Orange County Register 2-9-04

Western Law gets a reprieve
ABA committee withdraws its recommendation to cancel school's accreditation, for now.
By MARLA JO FISHER

 

FULLERTON – Western State University College of Law will not lose its American Bar Association approval this week as threatened after an ABA committee withdrew that recommendation Sunday.

The reversal came in the wake of heavy lobbying by the school at the ABA's annual meeting in San Antonio over the weekend and a federal judge's preliminary injunction Friday.

"I don't think it's over, but we haven't talked about what's next," said Don Daucher, WSU's attorney, who has been among 10 people lobbying at the meeting since Friday to persuade ABA officials to maintain the Fullerton school's accreditation.

ABA accreditation means a law school can attract higher-caliber students and that they can sit for the bar exam in any state.

Orange County's oldest law school won provisional approval from the ABA in 1998. In 2003, the ABA's Section of Legal Education and Admissions to the Bar recommended that the college lose its status due to low test scores and a high dropout rate.

The college appealed, and the issue was to have been decided this week by the full ABA House of Delegates. Instead on Sunday, the education committee withdrew its recommendation and the item was pulled from the agenda.

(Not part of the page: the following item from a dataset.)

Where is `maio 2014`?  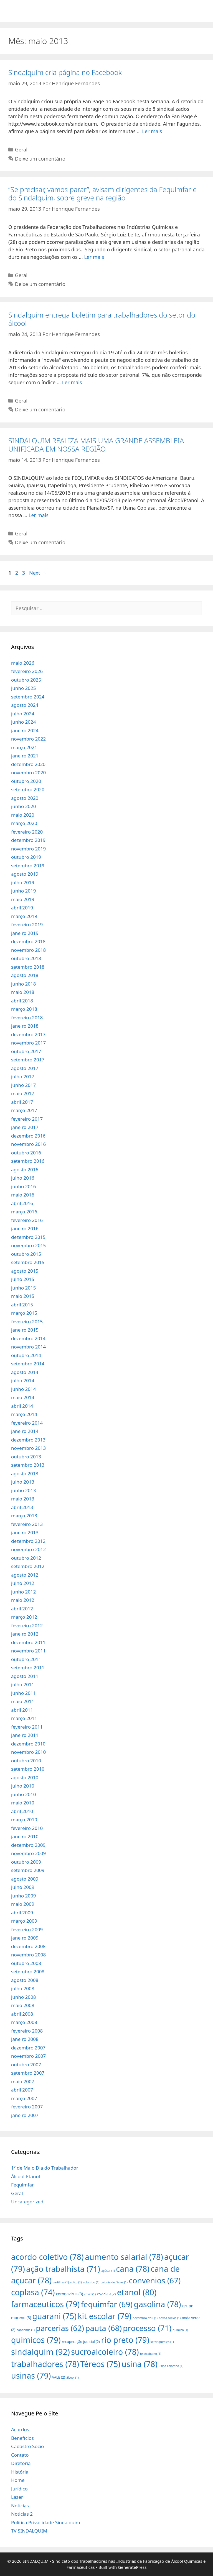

ABA spokeswoman Nancy Slonim confirmed late Sunday that the question had been pulled and the recommendation withdrawn, but she was unable to say whether the attempt to rescind the college's accreditation is dead.

"I think we'll have to wait and see how things come out with the judge," Slonim said.

The college sued in U.S. District Court seeking a temporary injunction to prevent the ABA from taking action this week. On Friday, Judge Gary Taylor issued a temporary stay, saying the ABA could vote this week but any results would not become official until he considered the matter more fully.

The college has argued that the ABA is biased against for-profit law schools, ignored evidence that test scores and pass rates were improving under new management, and disregarded its own rules.